In the case at bar, however, the employer-employee relationship between petitioner and respondents has been
proven.

First. In the selection and engagement of respondents, no peculiar or unique skill, talent or celebrity status was
required from them because they were merely hired through petitioner’s personnel department just like any ordinary
employee.

Second. The so-called "talent fees" of respondents correspond to wages given as a result of an employer-employee
relationship. Respondents did not have the power to bargain for huge talent fees, a circumstance negating
independent contractual relationship.

Third. Petitioner could always discharge respondents should it find their work unsatisfactory, and respondents are
highly dependent on the petitioner for continued work.

Fourth. The degree of control and supervision exercised by petitioner over respondents through its supervisors
negates the allegation that respondents are independent contractors.

The presumption is that when the work done is an integral part of the regular business of the employer and when the
worker, relative to the employer, does not furnish an independent business or professional service, such work is a
regular employment of such employee and not an independent contractor. The Court will peruse beyond any such
agreement to examine the facts that typify the parties’ actual relationship

VS JAY SONZA CASE

A. Selection and Engagement of Employee

ABS-CBN engaged SONZA’S services to co-host its television and radio programs because of SONZA’S peculiar
skills, talent and celebrity status.
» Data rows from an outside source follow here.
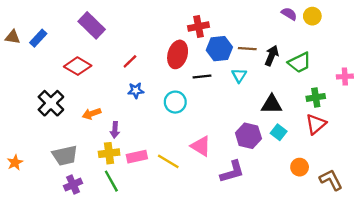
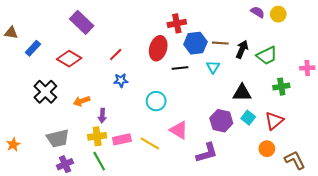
blue rectangle: (38, 38) -> (33, 48), moved
cyan circle: (175, 102) -> (156, 101), moved
red triangle: (316, 124) -> (274, 121), moved

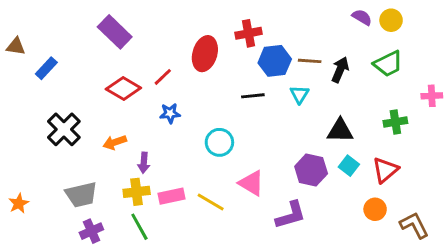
red ellipse: (158, 48) -> (205, 54), moved
green trapezoid: (267, 56) -> (388, 64), moved
red diamond: (69, 59) -> (123, 89), moved

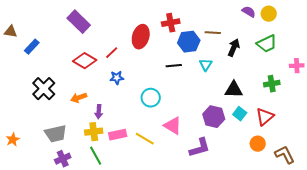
brown line: (310, 61) -> (213, 33), moved

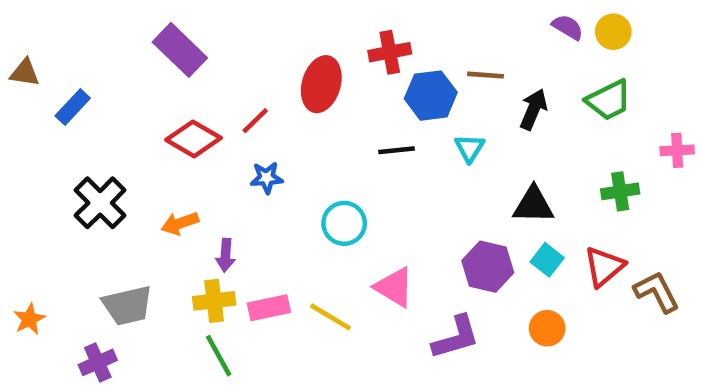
orange circle: (258, 144) -> (547, 328), moved
brown L-shape: (285, 155) -> (657, 292), moved
purple cross: (63, 159) -> (98, 362), moved

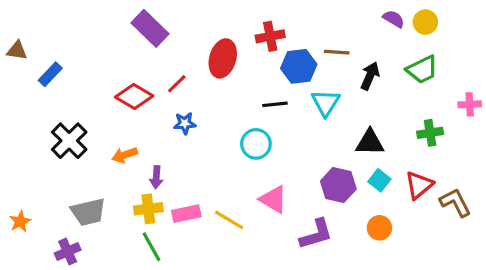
purple rectangle: (180, 50) -> (150, 28), moved
cyan triangle: (470, 148) -> (326, 103), size x1.4
cyan circle: (344, 223) -> (256, 144), moved

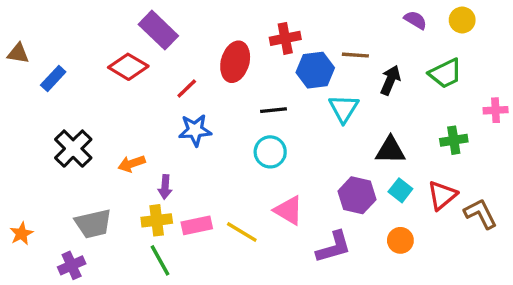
yellow circle: (425, 22) -> (462, 20), moved
red diamond: (134, 96) -> (128, 67), moved
black line: (275, 104) -> (274, 110), moved
blue star: (185, 123) -> (195, 130), size x1.4

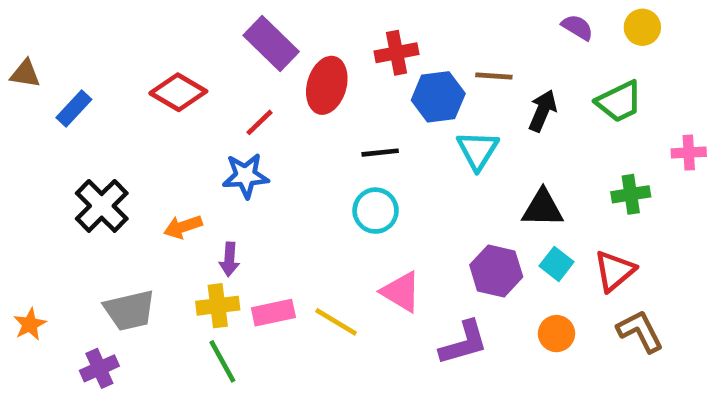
purple rectangle: (158, 30) -> (271, 44), moved
blue star: (195, 130) -> (246, 176), moved
brown L-shape: (481, 214) -> (640, 331), moved

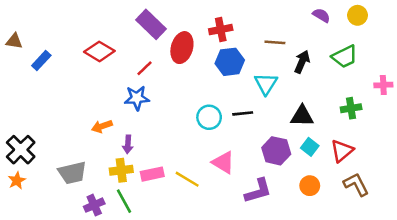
blue hexagon: (438, 97) -> (230, 62), moved
black line: (380, 153) -> (243, 113), moved
black cross: (102, 206) -> (21, 150), moved
purple cross: (99, 368) -> (94, 205), moved

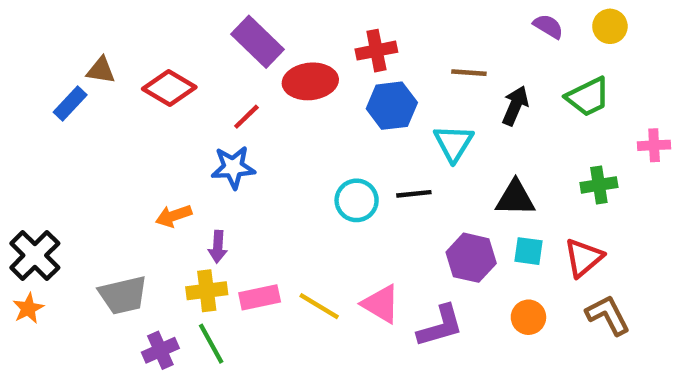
brown triangle: (14, 41) -> (101, 70), moved
red ellipse: (182, 48) -> (310, 81), turned 68
cyan square: (310, 147) -> (528, 251), turned -30
pink triangle: (223, 162) -> (381, 304), moved

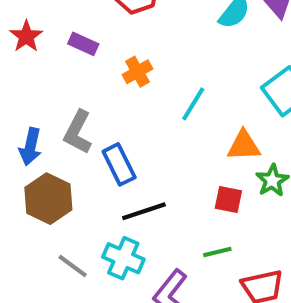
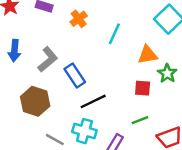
gray L-shape: (78, 132) -> (48, 59), turned -150
blue arrow: (30, 147) -> (14, 51), moved

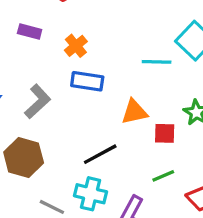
cyan line: (114, 34) -> (157, 62), moved, turned 70
orange triangle: (148, 55) -> (134, 112), moved
blue rectangle: (75, 76) -> (87, 81), moved, turned -45

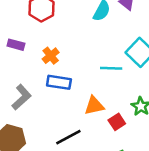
red square: (165, 133) -> (117, 122), turned -35

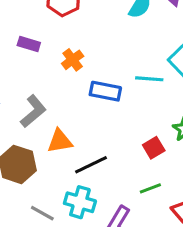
blue rectangle: (59, 82) -> (105, 91), moved
orange triangle: (94, 106) -> (60, 141), moved

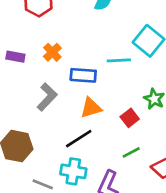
purple rectangle: (29, 44) -> (15, 57), moved
gray L-shape: (33, 111) -> (47, 97), moved
orange triangle: (60, 141) -> (91, 108), moved

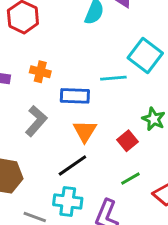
orange cross: (52, 52) -> (40, 72), turned -30
orange triangle: (91, 108) -> (85, 131), turned -40

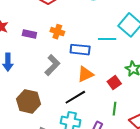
orange triangle: (85, 131) -> (85, 74), turned 30
green line: (130, 179) -> (115, 109), turned -56

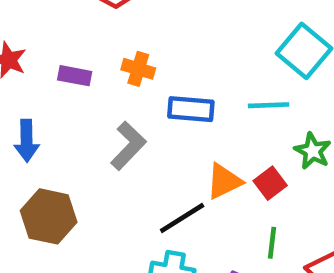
cyan line: (107, 39) -> (269, 105), moved
orange triangle: (85, 74) -> (224, 181), moved
brown hexagon: (29, 101) -> (49, 216), moved

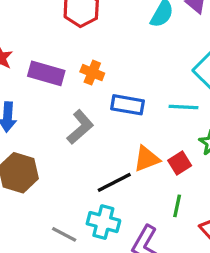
purple rectangle: (75, 76) -> (46, 73), size x1.5

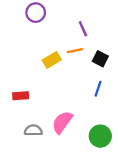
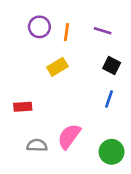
purple circle: (36, 13) -> (39, 27), moved
purple line: (83, 29) -> (103, 31), moved, turned -49
orange line: (75, 51) -> (66, 32), moved, turned -70

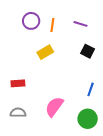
blue line: (109, 99) -> (91, 89), moved
gray semicircle: (37, 145) -> (18, 113), moved

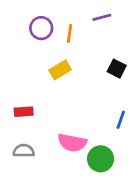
purple line: (81, 24) -> (102, 17), moved, turned -32
pink semicircle: (54, 107) -> (72, 143), turned -115
green circle: (88, 119) -> (101, 159), moved

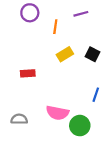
purple circle: (41, 28) -> (30, 13), moved
yellow rectangle: (60, 70) -> (65, 54), moved
red rectangle: (24, 112) -> (28, 73), moved

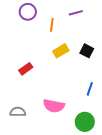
red rectangle: (28, 73) -> (26, 69), turned -32
green circle: (80, 126) -> (85, 122), moved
SONZA contends that the "discretion used by respondent in specifically selecting
and hiring complainant over other broadcasters of possibly similar experience and qualification as complainant belies
respondent’s claim of independent contractorship."

Independent contractors often present themselves to possess unique skills, expertise or talent to distinguish them
from ordinary employees. The specific selection and hiring of SONZA, because of his unique skills, talent and
celebrity status not possessed by ordinary employees, is a circumstance indicative, but not conclusive, of an
independent contractual relationship. If SONZA did not possess such unique skills, talent and celebrity status, ABS-
CBN would not have entered into the Agreement with SONZA but would have hired him through its personnel
department just like any other employee.

In any event, the method of selecting and engaging SONZA does not conclusively determine his status. We must
consider all the circumstances of the relationship, with the control test being the most important element.

B. Payment of Wages

ABS-CBN directly paid SONZA his monthly talent fees with no part of his fees going to MJMDC. SONZA asserts that
this mode of fee payment shows that he was an employee of ABS-CBN. SONZA also points out that ABS-CBN
granted him benefits and privileges "which he would not have enjoyed if he were truly the subject of a valid job
contract."

All the talent fees and benefits paid to SONZA were the result of negotiations that led to the Agreement. If SONZA
were ABS-CBN’s employee, there would be no need for the parties to stipulate on benefits such as "SSS, Medicare, x
x x and 13th month pay which the law automatically incorporates into every employer-employee contract. Whatever
benefits SONZA enjoyed arose from contract and not because of an employer-employee relationship.

SONZA’s talent fees, amounting to P317,000 monthly in the second and third year, are so huge and out of the
ordinary that they indicate more an independent contractual relationship rather than an employer-employee
relationship. ABS-CBN agreed to pay SONZA such huge talent fees precisely because of SONZA’S unique skills,
talent and celebrity status not possessed by ordinary employees. Obviously, SONZA acting alone possessed enough
bargaining power to demand and receive such huge talent fees for his services. The power to bargain talent fees way
above the salary scales of ordinary employees is a circumstance indicative, but not conclusive, of an independent
contractual relationship.

The payment of talent fees directly to SONZA and not to MJMDC does not negate the status of SONZA as an
independent contractor. The parties expressly agreed on such mode of payment. Under the Agreement, MJMDC is
the AGENT of SONZA, to whom MJMDC would have to turn over any talent fee accruing under the Agreement.